Matthew Kelly, The Circle

The enduring resonance of the poetry of thirteenth-century Islamic poet, Mevlana Jalal al-Din Rumi, extends across cultures and through the centuries of time. Perhaps, the popularity of Rumi could be attributed to the profusion of descriptions of love in his poetry, for as Rumi, himself, remarked, “One can discuss it forever and never exhaust it.” Love has a very important meaning in Islam, and for Rumi and other practitioners of the Sufi tradition, “Love totally dominates and determines the Sufi’s inward and psychological states.” How do Sufis understand love? How does their poetry reflect love as a spiritual teaching?

The best place to begin this discussion is with the Qur’an. There are numerous verses that mention love, but whenever the word love is used “the quality is always ascribed to God and human beings, and nothing else; and God’s love is always directed at human beings.” Not only does this mean that the relationship between God and human beings is unique, but love defines that unique relationship. In the verses that mention love for God, the Qur’an makes two important points. Firstly, God wants people to love him, and secondly, their love for God follows upon His love for them. The verse of the Qur’an most cited for this is “…whom He loves, and who love Him” (5:54). The inferences that Sufi mystics have drawn from this verse is that love cannot be learned, it is the result of divine grace, and the initiative comes from God. This feeling of God’s desire “to love and to be loved” inspired Rumi to suggest:
Not a single lover would seek union if the beloved were not seeking it.

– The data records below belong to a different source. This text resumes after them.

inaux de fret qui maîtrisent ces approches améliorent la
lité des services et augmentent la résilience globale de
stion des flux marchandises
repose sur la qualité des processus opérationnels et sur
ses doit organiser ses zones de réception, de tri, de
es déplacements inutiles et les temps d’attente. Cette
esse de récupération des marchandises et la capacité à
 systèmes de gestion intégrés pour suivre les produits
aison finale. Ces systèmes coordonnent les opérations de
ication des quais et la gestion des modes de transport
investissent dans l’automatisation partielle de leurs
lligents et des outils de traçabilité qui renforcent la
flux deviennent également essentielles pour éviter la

The message of the Qur’an compelled Muslims to understand their relationship with God as one requiring reciprocated love. Sufi poets then searched for a vocabulary to describe their love for God, including words not found in the Qur’an or Hadiths.

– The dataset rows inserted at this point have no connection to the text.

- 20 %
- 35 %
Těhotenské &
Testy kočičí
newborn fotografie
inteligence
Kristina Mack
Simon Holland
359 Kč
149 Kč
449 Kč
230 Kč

In the early period of Sufism “the majority of teachings on love are contained in poems and brief statements that focus upon the human love for God, wherein there is always a duality between the human lover and the Divine Beloved.” This developed into a trend within Sufi thought in which “all aspects of creation and spiritual aspiration are presented in an imaginal language fired by love.” An important development in this trend was the use of the word for passionate love, ishq, rather than the more accepted vocabulary of the Qur’an. The Qur’anic terms for love are hubb and mahabba that describe the measured affection of God. Ishq came into the lexicon of Sufi poetry to describe “the essential desire for God and the love of God as an essential attribute, which fills the heart of the mystic.” Using the word ishq in a religious context means that:

Love is no longer merely an expression of gratitude for the blessings of God; it is no longer content with rigorous asceticism and meticulous ritual observance. It becomes an absolute necessity, entailing neither enjoyment nor alleviation, but intensifying as the reciprocity of the lover and the loved comes into effect.

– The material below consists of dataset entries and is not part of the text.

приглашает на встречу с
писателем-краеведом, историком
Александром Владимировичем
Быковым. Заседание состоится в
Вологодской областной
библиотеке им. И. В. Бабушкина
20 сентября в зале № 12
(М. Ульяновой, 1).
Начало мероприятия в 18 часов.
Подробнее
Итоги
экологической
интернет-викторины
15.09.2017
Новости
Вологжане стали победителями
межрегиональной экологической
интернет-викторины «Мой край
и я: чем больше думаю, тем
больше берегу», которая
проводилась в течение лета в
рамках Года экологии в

By redefining their love for God as ishq, the early Sufi poets extended their vocabulary, and by doing this they could more accurately describe their inner response to the revelation of the Qur’an. The recognition of two types of love is expressed by Rabia in the following quatrain:
Two loves I give thee, love that yearns.
And love because thy due is love.
My yearning, my remembrance turns
To Thee, nor lets it from thee rove.

Here, Rabia identifies the spontaneous love for God she feels within herself – and the dutiful love she is obliged to give to God in the performance of her religious responsibilities. As Chittick wrote, “Love pertains to the experiential dimension of Sufism, not the theoretical; it must be experienced to be understood.” Sufism connects experiential knowledge to the belief that “nothing is dearer to God than that man loves him.” A mystic and poet who lived in Anatolia in the same period as Rumi, Yunus Emre, described the intensifying experience of love for God:
Your love has wrested me away from me
You’re the one I need, you’re the one I crave.
Day and night I burn, gripped by agony,
You’re the one I need, you’re the one I crave.
For Yunus Emre, “love is the most powerful of everything.”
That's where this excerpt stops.